Le jugement du 19 septembre 2017 du tribunal de commerce de Paris déboute la société Club Opticlibre de ses demandes et l’a condamnée à payer les dépens et la somme de 5000 euros sur le fondement de l’article 700 du code de procédure civile.


Mais la Cour d’appel de Paris infirme le jugement.

La Cour considère que la société XY, si elle était bien en droit de publier sur un site internet à destination des professionnels un communiqué de presse faisant état du jugement du tribunal qu’elle a obtenu dès lors que cette présentation était exacte et objective, la manière dont elle l’a fait est ici fautive.

Car si les premiers paragraphes du communiqué apparaissaient objectifs avec la décision judiciaire, ce dernier perdait son caractère d’objectivité en énonçant que :

« La juridiction répond à la stratégie de désinformation mise en place par xxx ; que la société xxx avait largement médiatisé auprès des opticiens et des fournisseurs du monde de l’optique dans le but de discréditer un concurrent ; la campagne de désinformation doit désormais cesser ; le tribunal de commerce ait été particulièrement sensible aux protestations de bonne foi de la société et à la mauvaise foi de … puisque la juridiction a ordonné l’exécution provisoire du jugement sur la condamnation prononcée au titre des dommages et intérêts ». 

Ces phrases, ainsi formulées, ne reflétaient pas la réalité du jugement qui se contentait de mener une analyse juridique objective de la situation de la société et ne contenait aucune critique à l’encontre de l’attitude commerciale ou procédurale du concurrent (NB : ce qui peut arriver parfois…).
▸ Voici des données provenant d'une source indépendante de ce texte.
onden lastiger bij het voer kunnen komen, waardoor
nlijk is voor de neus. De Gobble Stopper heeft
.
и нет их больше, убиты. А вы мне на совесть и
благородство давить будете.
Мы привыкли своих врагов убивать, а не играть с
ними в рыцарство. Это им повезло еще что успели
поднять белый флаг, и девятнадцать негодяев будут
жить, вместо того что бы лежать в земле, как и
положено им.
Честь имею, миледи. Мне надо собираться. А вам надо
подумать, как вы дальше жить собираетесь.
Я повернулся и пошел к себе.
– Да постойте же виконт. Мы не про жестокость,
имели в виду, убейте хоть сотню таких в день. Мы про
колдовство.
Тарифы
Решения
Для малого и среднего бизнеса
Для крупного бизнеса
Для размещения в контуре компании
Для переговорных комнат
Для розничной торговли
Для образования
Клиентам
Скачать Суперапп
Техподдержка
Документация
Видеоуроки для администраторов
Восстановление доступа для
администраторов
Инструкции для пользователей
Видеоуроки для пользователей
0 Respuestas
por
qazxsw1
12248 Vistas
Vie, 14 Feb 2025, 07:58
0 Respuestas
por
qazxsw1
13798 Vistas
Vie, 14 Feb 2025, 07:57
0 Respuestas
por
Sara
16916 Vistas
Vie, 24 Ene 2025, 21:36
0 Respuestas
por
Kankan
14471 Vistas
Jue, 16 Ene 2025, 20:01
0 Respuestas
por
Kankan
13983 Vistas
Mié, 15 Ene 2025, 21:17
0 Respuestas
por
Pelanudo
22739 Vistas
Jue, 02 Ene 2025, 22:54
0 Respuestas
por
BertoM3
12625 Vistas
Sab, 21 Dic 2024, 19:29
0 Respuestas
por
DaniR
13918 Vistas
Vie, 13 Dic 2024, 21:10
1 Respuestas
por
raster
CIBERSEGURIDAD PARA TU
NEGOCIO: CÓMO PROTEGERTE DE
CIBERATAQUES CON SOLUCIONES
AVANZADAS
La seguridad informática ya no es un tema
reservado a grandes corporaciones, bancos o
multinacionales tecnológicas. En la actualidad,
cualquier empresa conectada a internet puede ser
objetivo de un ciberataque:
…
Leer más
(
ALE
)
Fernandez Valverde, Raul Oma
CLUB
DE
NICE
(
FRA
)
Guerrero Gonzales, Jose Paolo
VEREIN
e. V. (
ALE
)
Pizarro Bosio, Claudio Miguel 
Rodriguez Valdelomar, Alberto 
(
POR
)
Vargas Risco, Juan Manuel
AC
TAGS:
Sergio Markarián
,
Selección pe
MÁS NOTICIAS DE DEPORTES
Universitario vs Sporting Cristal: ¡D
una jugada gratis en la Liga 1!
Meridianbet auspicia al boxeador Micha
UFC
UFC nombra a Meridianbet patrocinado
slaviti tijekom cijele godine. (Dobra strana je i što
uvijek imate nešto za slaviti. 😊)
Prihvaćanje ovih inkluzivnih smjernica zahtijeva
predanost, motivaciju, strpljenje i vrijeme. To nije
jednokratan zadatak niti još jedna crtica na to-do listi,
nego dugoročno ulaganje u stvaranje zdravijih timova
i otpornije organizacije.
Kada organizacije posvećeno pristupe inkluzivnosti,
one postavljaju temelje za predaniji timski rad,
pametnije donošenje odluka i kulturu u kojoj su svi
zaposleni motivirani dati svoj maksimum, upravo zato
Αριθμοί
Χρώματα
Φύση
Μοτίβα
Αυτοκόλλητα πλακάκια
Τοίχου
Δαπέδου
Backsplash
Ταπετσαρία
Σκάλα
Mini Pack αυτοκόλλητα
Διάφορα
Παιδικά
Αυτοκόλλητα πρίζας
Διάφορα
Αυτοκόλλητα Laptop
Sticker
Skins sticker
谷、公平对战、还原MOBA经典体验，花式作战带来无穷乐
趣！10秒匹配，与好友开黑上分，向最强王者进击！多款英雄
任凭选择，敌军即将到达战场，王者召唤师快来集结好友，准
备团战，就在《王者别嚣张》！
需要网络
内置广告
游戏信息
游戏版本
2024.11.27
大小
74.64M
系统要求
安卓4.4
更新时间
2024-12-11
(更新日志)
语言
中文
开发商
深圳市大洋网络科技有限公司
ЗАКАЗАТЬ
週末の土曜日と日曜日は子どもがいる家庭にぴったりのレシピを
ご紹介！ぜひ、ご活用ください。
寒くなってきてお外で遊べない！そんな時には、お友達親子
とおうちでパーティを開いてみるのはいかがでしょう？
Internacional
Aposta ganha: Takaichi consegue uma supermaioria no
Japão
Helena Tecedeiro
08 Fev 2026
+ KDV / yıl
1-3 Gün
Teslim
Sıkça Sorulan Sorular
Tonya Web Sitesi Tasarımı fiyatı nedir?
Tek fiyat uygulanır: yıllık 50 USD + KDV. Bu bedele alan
Dès lors, la publication litigieuse est constitutive d’une faute au sens des articles 1240 et 1241 du code civil, entraînant la condamnation de ces agissements constitutifs de concurrence déloyale vis-à-vis du concurrent direct.

La société XY a été condamnée à payer à la société Club Opticlibre la somme de 4.000 euros à titre de réparation de son préjudice et 5.000 euros sur le fondement de l’article 700 du code de procédure civile.